### Task instructions
Beginning at the line that contains "Our Help Projects", write out each remaining line of the entries below exactly as it stands.

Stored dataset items
================

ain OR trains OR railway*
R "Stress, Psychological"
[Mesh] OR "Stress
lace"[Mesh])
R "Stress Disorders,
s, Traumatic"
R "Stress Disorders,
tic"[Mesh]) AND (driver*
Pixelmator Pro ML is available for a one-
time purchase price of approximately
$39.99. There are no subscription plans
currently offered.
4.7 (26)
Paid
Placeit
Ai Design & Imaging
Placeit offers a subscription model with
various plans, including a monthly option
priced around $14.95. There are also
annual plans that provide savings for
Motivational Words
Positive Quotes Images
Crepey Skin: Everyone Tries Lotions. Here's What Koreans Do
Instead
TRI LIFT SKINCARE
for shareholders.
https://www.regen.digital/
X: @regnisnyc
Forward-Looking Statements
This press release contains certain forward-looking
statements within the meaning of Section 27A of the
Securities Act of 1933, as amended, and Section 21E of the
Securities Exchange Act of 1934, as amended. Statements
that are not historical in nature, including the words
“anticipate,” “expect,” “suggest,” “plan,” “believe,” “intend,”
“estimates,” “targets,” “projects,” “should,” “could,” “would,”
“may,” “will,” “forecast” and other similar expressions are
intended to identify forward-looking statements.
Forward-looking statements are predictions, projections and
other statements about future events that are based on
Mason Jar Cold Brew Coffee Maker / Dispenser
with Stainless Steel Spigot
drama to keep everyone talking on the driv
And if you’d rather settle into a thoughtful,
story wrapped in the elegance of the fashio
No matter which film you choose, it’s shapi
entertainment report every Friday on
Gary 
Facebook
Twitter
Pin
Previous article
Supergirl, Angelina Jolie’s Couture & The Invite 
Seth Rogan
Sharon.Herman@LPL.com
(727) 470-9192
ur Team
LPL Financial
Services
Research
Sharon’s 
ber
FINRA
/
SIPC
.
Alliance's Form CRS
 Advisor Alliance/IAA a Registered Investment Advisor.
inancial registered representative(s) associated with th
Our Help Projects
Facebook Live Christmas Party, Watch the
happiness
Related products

================

### Written solution
Our Help Projects
Facebook Live Christmas Party, Watch the
happiness
Related products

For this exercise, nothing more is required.